PYD Lideri Salih Müslim’in Bağdat Ziyaretinin Anlamı

Suriye’de gittikçe pozisyonunun güçlendiren PYD, bu pozisyonu korumak için destek arayışına girmiş görünmektedir. Suriye’nin kuzeyindeki Türkiye sınırında bulunan Rakka’ya bağlı Tel Abyad’ın kontrolünün IŞİD’in elinden PYD’ye geçmesi, Suriyeli Kürtlerinin hayallerini süsleyen Irak’taki Kürt Bölgesel Yönetimine benzer bir yapının kurulmasına yönelik heyecanı arttırmıştır. Zira PYD’nin Tel Abyad’ı ele geçirmesiyle birlikte daha önce Kürtler tarafından 2014 yılının Ocak ayında ilan edilen üç kantondan ikisi olan Kobani ve Cezire arasında coğrafi bağlantı sağlanmıştır.
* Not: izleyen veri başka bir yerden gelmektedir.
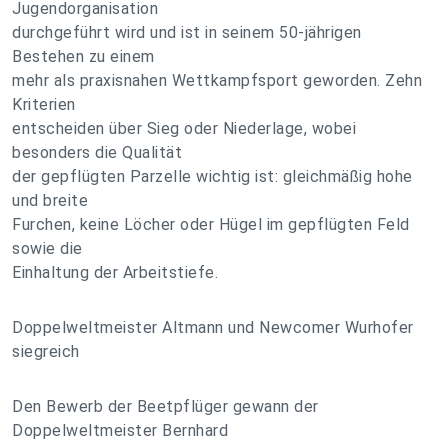
Jugendorganisation
durchgeführt wird und ist in seinem 50-jährigen
Bestehen zu einem
mehr als praxisnahen Wettkampfsport geworden. Zehn
Kriterien
entscheiden über Sieg oder Niederlage, wobei
besonders die Qualität
der gepflügten Parzelle wichtig ist: gleichmäßig hohe
und breite
Furchen, keine Löcher oder Hügel im gepflügten Feld
sowie die
Einhaltung der Arbeitstiefe.
Doppelweltmeister Altmann und Newcomer Wurhofer
siegreich
Den Bewerb der Beetpflüger gewann der
Doppelweltmeister Bernhard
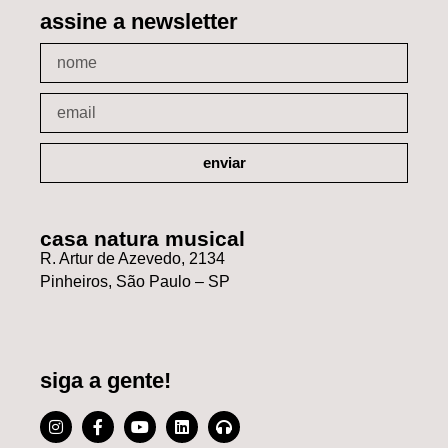
assine a newsletter
enviar
casa natura musical
R. Artur de Azevedo, 2134
Pinheiros, São Paulo – SP
siga a gente!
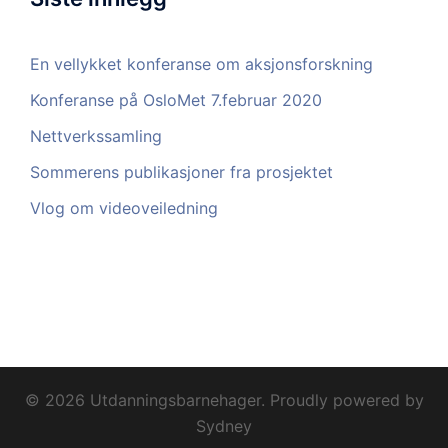
En vellykket konferanse om aksjonsforskning
Konferanse på OsloMet 7.februar 2020
Nettverkssamling
Sommerens publikasjoner fra prosjektet
Vlog om videoveiledning
© 2026 Utdanningsbarnehager. Proudly powered by
Sydney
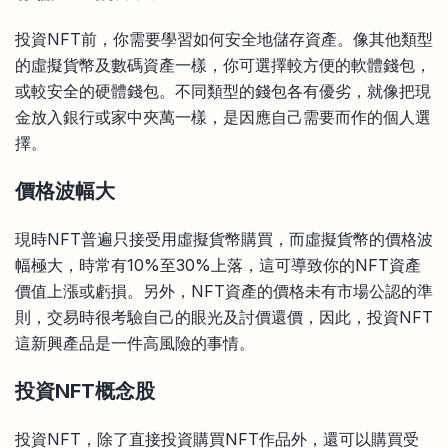
投資NFT前，你需要學習如何安全地儲存資產。像其他類型
的虛擬貨幣及數碼資產一樣，你可選擇較方便的軟體錢包，
或較安全的硬體錢包。不同類型的錢包各有優劣，就像把現
金放入銀行或家中夾萬一樣，是因應自己需要而作的個人選
擇。
價格波幅大
現時NFT普遍只接受用虛擬貨幣購買，而虛擬貨幣的價格波
幅極大，時常有10%至30%上落，這可導致你的NFT資產
價值上漲或虧損。另外，NFT資產的價格未有市場公認的準
則，交易時很考驗自己的眼光及討價還價，因此，投資NFT
這新興產品是一件高風險的事情。
投資NFT
概念股
投資NFT，除了直接投資購買NFT作品外，還可以購買受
Bununla birlikte PYD Türkiye-Suriye sınırının önemli bir kısmını ve 13 sınır kapısından da 6’sını kontrol eder duruma gelmiştir. Bu gelişmenin PYD’yi Suriye’nin kuzeyinde olası bir “Kürt bölgesi” kurma ve gücünü pekiştirmesine yönelik destek arayışına ittiği gözükmektedir. Nitekim Kürt medyasında, PYD lideri Salih Müslim’in 2015 Haziran ayı içerisinde Bağdat’a gizli bir ziyarette bulunarak, Irak Başbakanı Haydar El-Abadi ile görüştüğüne yönelik haberler yer almıştır. Hatta Müslim’in Haydar El-Abadi’ye Suriye ve Irak’ın kuzey sınırları için ortak kontrol önerdiği ve Beşşar Esad’a Irak’tan sağlanacak destek için kolaylık sağlayacakları yönünde garanti verdiği iddia edilmiştir.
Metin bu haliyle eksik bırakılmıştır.